Perhaps the main thing software engineers struggle with is debugging. To find why something isn’t working as expected, you may have to test multiple hypotheses and carefully watch the flow of the algorithms.
It’s easy when you have a debugger connected to your development environment, and when you control the environment yourself. But in a production system serving thousands of clients each minute, stopping the execution just to watch it is not an option.
[iod-callout]
Observability
One popular way to make sure things run as planned is observability. If you haven’t heard the term, you may want to read “So What is Observability Anyway” by fellow IOD Expert John Fahl. In short, it’s monitoring, logging, tracing, analyzing, and alerting blended together.
Still, having each one of these is not enough; it’s important that they work together. This way, at any point in time, you can check whether things are going as planned or if there’s a fire starting that you still have time to extinguish.
What’s so great about observability? If you have it, you’re the first to know about potential problems—not the client. Usually, you can fix the issues before they become destructive. Or before anyone notices.
Back to our cathedral analogy: you can fix the leaking roof before the paying tourists notice.
Automated Deployments
Once you figure out what needs to be done, you have to ship as well. Manual deployment processes are risky and error prone. The more automation your release process features, the easier it will be to push the necessary changes into production systems or to roll them back in case things go the wrong way. This is where Continuous Integration/Continuous Deployment (CI/CD) comes into play. A good deployment pipeline will save you time during every update, and a very good one will do so without causing downtime.
In our cathedral, this means fixing the leaking roof while the tourists are visiting—without interruptions!
Chaos Engineering
This goes further than the previous tips. While observability focuses on early discovery, and CI/CD focuses on uninterrupted deployment, chaos engineering focuses on problem prevention.
Unlike our previous countermeasures, there is no simple analogy to explain this in the world of architecture. Rather, it’s a bit like segmented military bases. An explosion in one segment can only do harm to the contents of that particular segment. It doesn’t impact any other segments. People can carry on their tasks in the segments that haven’t been hit.
Even better, chaos engineering openly courts the dangers and plays with them. You might have heard of Netflix’s Simian Army. Netflix believes that when its infrastructure is constantly under various attacks, the design gets stronger each time an incident occurs.
Chaos engineering not only requires various levels of redundancy, but also clever tests to make sure responses to possible worst-case scenarios are actually practiced every day. The result? As Netflix performs this self-destruction regularly, no external threats have been able to harm it so far.
Try What Works for You
In this article, I’ve shown you why it’s important to focus on maintenance from day one. I’ve also proposed some solutions that can help you help yourself in achieving this. But as I have mentioned, there is no simple trick that works every time.

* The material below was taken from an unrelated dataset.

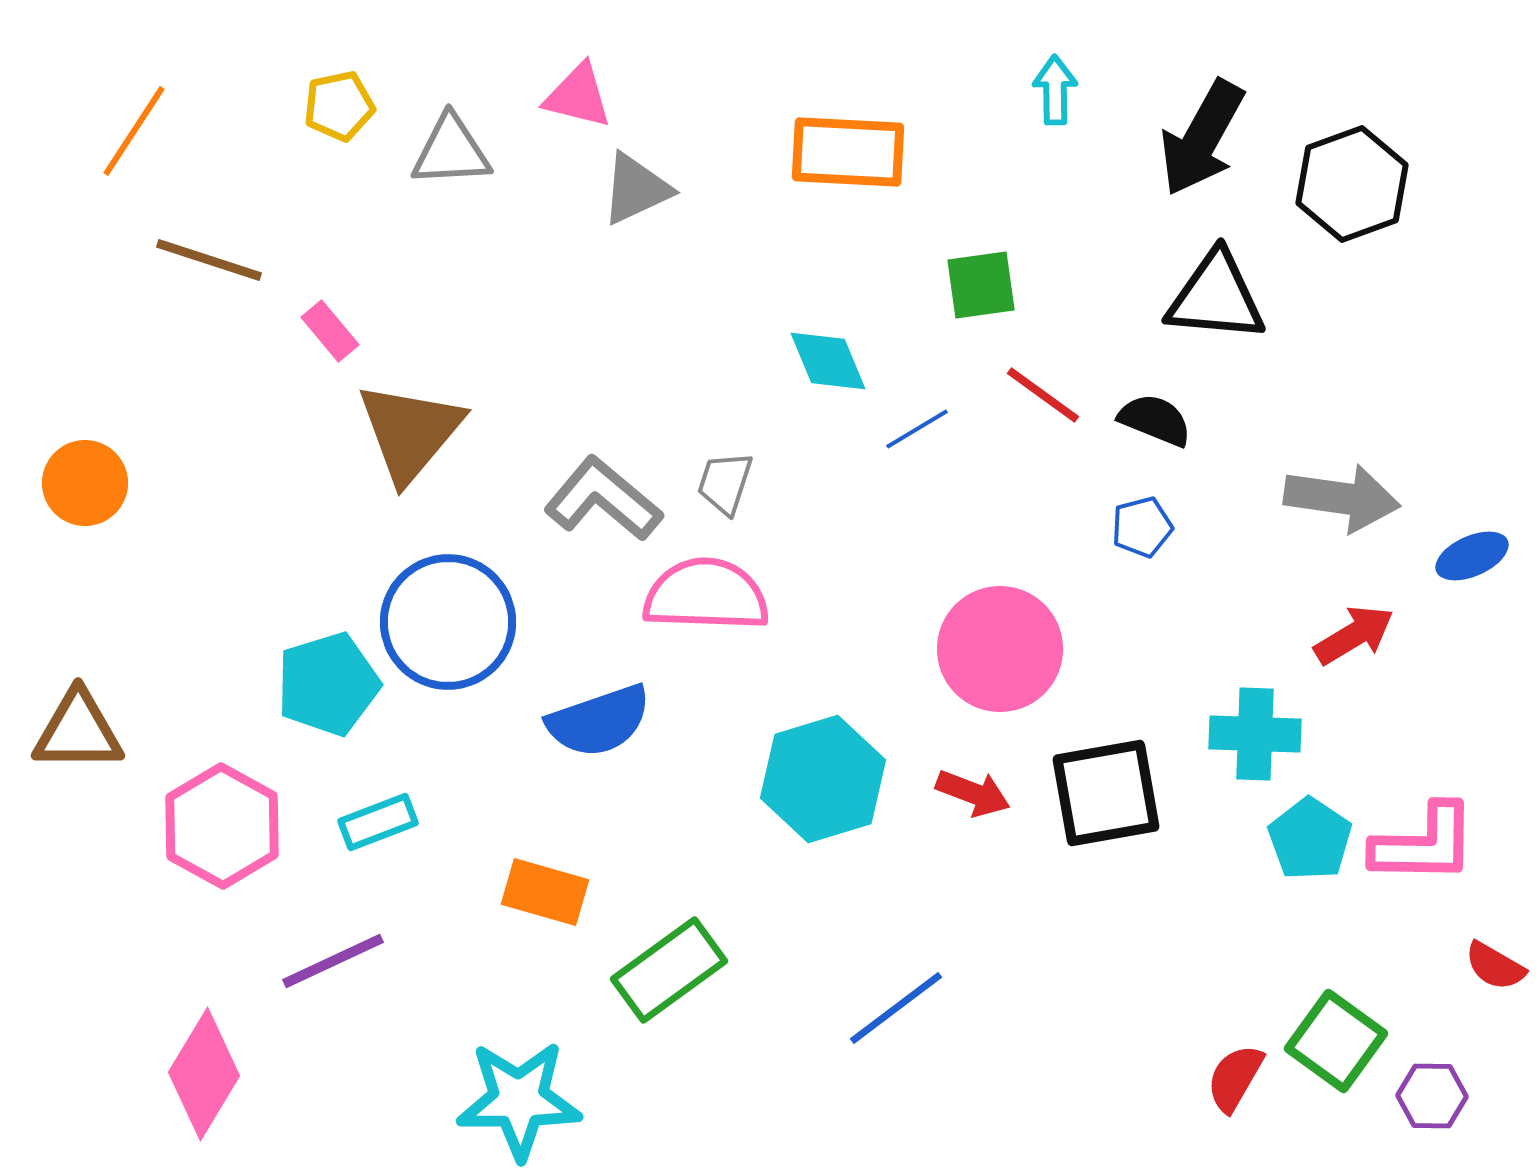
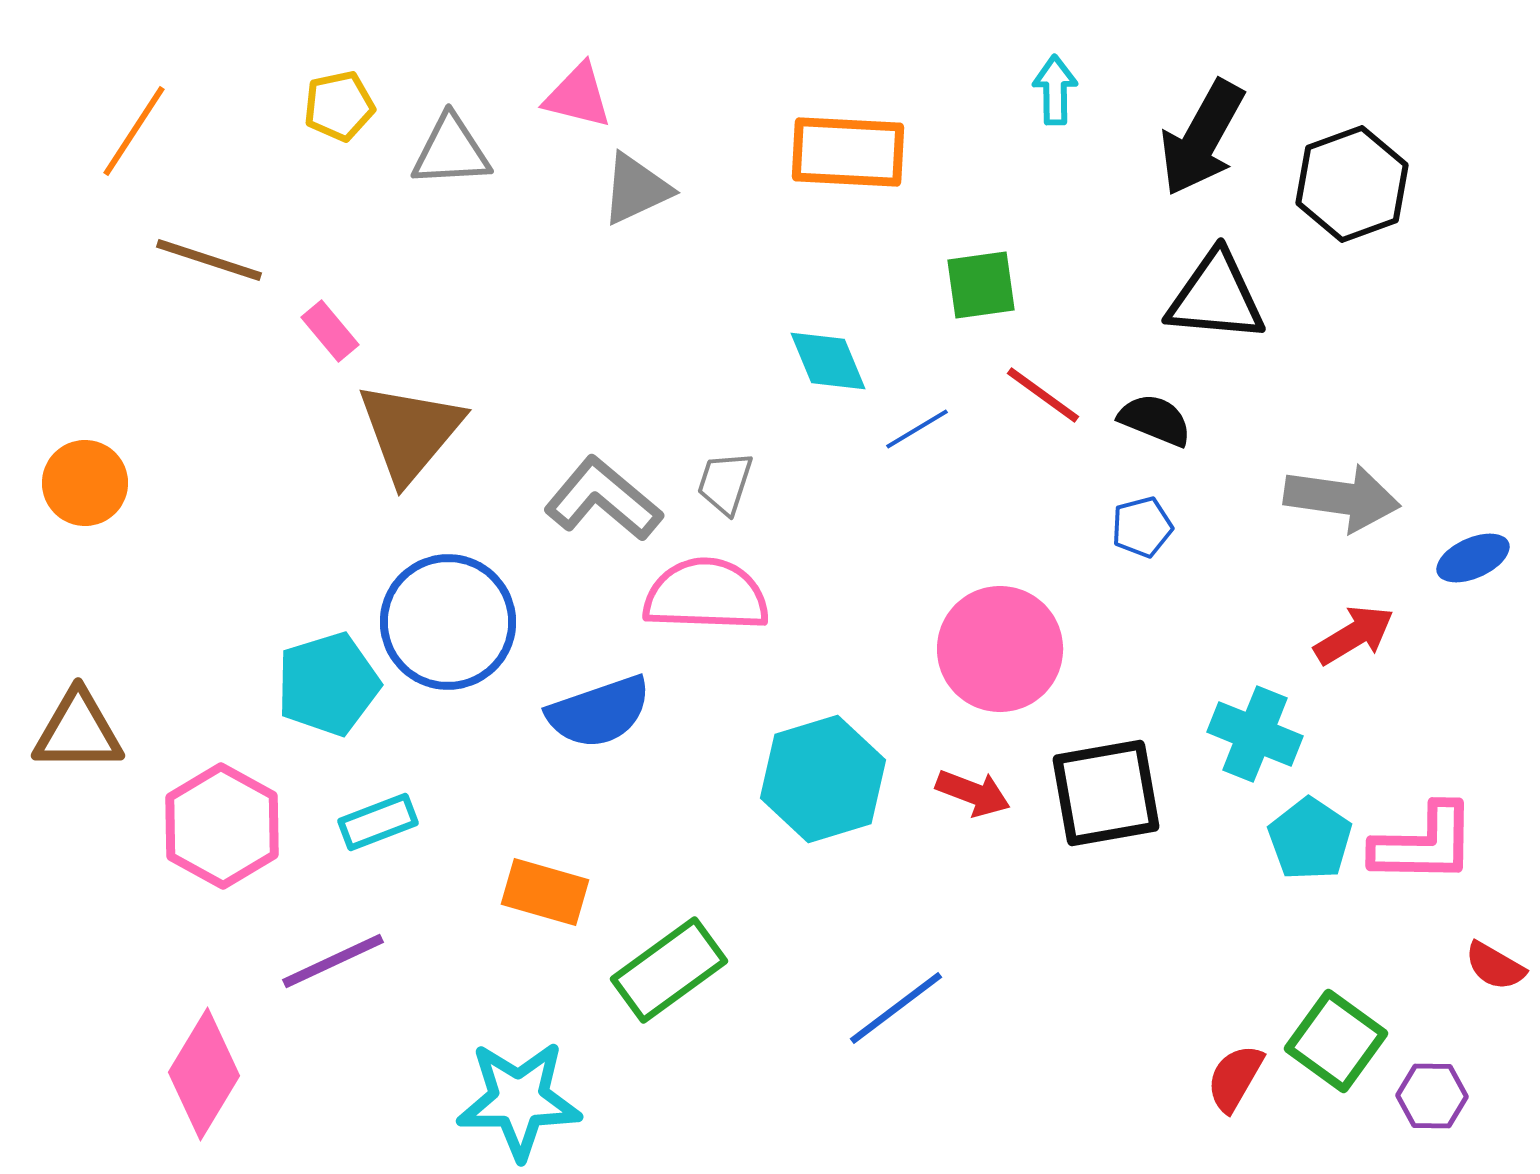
blue ellipse at (1472, 556): moved 1 px right, 2 px down
blue semicircle at (599, 721): moved 9 px up
cyan cross at (1255, 734): rotated 20 degrees clockwise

Each service is different, with different requirements and use cases. Some can handle downtime, while for others, this means thousands of lost revenue dollars. When discussing the scope of work with your client (external or internal), make sure to plan appropriate maintenance strategies. After all, developing a proper self-healing cluster may be a bit too much if your application serves 100 requests each month.
Unless you do it for fun (and to learn), of course.